As the hot, dry summer grows longer, Jordan’s main dams are now at levels below 15% and officials fear the consequences if the wet season is further delayed. Omar Salameh, a spokesperson for the Water Ministry of Jordan, said in a statement to Arab News: “This is unprecedented. Never in the history of Jordan has such a percentage been recorded.” The government official attributed the water scarcity crisis not just to a very long, hot and dry Summer and an overall very dry last two years, but also to high water consumption both in households and for irrigation.
According to Salameh, the country’s water reserves now sit at 43 million cubic metres. The combined capacity of Jordan’s 14 major dams is 336.4 million cubic meters. Under an existing agreement, Jordan had requested 30 million cubic metres of water from Syria but the request was refused by Syrian authorities which invoked their own irrigation needs and the instability in their southern territory.

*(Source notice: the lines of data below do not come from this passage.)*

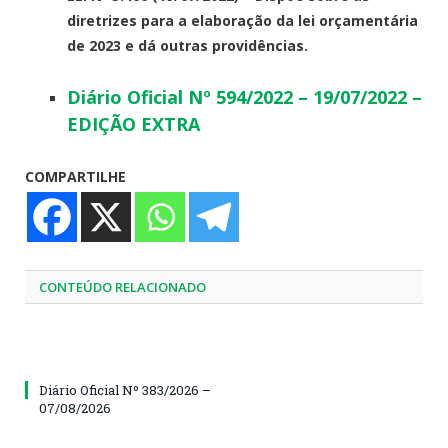
diretrizes para a elaboração da lei orçamentária
de 2023 e dá outras providências.
Diário Oficial Nº 594/2022 – 19/07/2022 –
EDIÇÃO EXTRA
COMPARTILHE
CONTEÚDO RELACIONADO
Diário Oficial Nº 383/2026 –
07/08/2026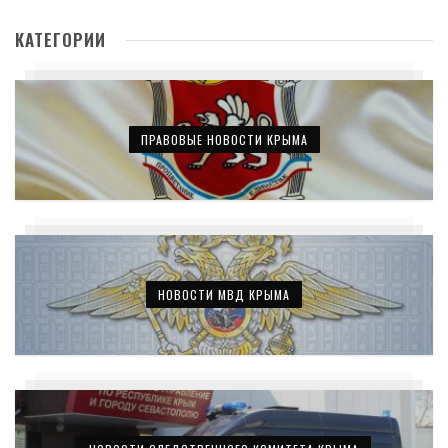
КАТЕГОРИИ
ПРАВОВЫЕ НОВОСТИ КРЫМА
НОВОСТИ МВД КРЫМА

The two countries signed the Yarmouk Water Agreement in 1987 under which the Al-Wehda dam would be built on the country’s border with Syria getting 75% of the generated electricity and Jordan getting full control over the water. However, Jordan has been accusing Syria of building reservoirs and implementing large agricultural projects which have been using up most of the water.
The Aqaba-Amman Water Desalination and Conveyance National Project, which promised to grant the country water stability until 2040, was announced in 2020, but the Jordanian government is still trying to secure funding to implement the project.